▶ **Exercise requirements**: From the entries that follow, copy exactly the lines beginning at the line holding "Brčko Dirstrikta, kao" and continuing through the line holding "personnelles relatives à".

▶ **Data supplied**:
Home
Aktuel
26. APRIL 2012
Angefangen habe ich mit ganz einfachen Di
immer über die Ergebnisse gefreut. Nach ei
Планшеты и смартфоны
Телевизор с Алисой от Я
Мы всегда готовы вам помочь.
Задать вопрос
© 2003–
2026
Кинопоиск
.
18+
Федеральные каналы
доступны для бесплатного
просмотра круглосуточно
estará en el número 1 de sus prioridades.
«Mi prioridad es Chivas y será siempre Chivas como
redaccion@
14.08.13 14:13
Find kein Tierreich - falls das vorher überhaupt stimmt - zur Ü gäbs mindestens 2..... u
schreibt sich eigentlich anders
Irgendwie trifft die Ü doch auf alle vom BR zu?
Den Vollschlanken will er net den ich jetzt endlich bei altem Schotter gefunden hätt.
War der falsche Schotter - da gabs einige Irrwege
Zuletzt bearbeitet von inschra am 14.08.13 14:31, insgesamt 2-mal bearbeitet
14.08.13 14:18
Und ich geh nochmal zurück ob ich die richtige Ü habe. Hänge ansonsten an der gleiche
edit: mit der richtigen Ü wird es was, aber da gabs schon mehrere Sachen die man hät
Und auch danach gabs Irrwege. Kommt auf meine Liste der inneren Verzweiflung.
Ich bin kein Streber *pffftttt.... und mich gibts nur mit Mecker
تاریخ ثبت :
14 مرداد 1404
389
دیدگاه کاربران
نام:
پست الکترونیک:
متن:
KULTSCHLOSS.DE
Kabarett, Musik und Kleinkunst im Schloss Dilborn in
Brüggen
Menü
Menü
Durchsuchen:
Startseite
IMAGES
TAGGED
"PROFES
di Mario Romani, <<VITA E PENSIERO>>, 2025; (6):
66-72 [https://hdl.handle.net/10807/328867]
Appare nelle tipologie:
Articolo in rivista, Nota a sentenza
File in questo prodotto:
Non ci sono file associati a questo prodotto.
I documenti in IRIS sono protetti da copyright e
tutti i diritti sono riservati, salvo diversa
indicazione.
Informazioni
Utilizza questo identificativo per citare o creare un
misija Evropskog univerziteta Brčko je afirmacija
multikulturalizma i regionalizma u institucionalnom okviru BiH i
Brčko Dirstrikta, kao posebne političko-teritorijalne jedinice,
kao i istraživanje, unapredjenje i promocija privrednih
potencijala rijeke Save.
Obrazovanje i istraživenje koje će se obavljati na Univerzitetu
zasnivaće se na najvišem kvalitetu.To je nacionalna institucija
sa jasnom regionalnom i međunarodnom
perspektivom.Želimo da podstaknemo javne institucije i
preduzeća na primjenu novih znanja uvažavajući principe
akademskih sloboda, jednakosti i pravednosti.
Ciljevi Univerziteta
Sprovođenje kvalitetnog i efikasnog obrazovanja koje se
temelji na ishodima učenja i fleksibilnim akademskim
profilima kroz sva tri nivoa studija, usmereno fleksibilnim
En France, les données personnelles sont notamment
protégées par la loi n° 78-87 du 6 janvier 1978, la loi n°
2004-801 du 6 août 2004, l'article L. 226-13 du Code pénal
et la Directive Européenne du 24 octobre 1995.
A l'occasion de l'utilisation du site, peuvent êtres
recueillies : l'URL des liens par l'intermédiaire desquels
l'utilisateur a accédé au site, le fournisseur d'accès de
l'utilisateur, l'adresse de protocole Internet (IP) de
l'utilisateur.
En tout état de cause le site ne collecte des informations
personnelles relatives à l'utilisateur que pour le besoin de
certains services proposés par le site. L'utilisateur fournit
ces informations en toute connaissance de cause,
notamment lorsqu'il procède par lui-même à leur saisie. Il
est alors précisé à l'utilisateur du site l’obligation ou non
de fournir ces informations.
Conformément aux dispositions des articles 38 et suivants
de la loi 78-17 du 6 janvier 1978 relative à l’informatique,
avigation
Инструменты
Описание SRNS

▶ **Response area**:
Brčko Dirstrikta, kao posebne političko-teritorijalne jedinice,
kao i istraživanje, unapredjenje i promocija privrednih
potencijala rijeke Save.
Obrazovanje i istraživenje koje će se obavljati na Univerzitetu
zasnivaće se na najvišem kvalitetu.To je nacionalna institucija
sa jasnom regionalnom i međunarodnom
perspektivom.Želimo da podstaknemo javne institucije i
preduzeća na primjenu novih znanja uvažavajući principe
akademskih sloboda, jednakosti i pravednosti.
Ciljevi Univerziteta
Sprovođenje kvalitetnog i efikasnog obrazovanja koje se
temelji na ishodima učenja i fleksibilnim akademskim
profilima kroz sva tri nivoa studija, usmereno fleksibilnim
En France, les données personnelles sont notamment
protégées par la loi n° 78-87 du 6 janvier 1978, la loi n°
2004-801 du 6 août 2004, l'article L. 226-13 du Code pénal
et la Directive Européenne du 24 octobre 1995.
A l'occasion de l'utilisation du site, peuvent êtres
recueillies : l'URL des liens par l'intermédiaire desquels
l'utilisateur a accédé au site, le fournisseur d'accès de
l'utilisateur, l'adresse de protocole Internet (IP) de
l'utilisateur.
En tout état de cause le site ne collecte des informations
personnelles relatives à l'utilisateur que pour le besoin de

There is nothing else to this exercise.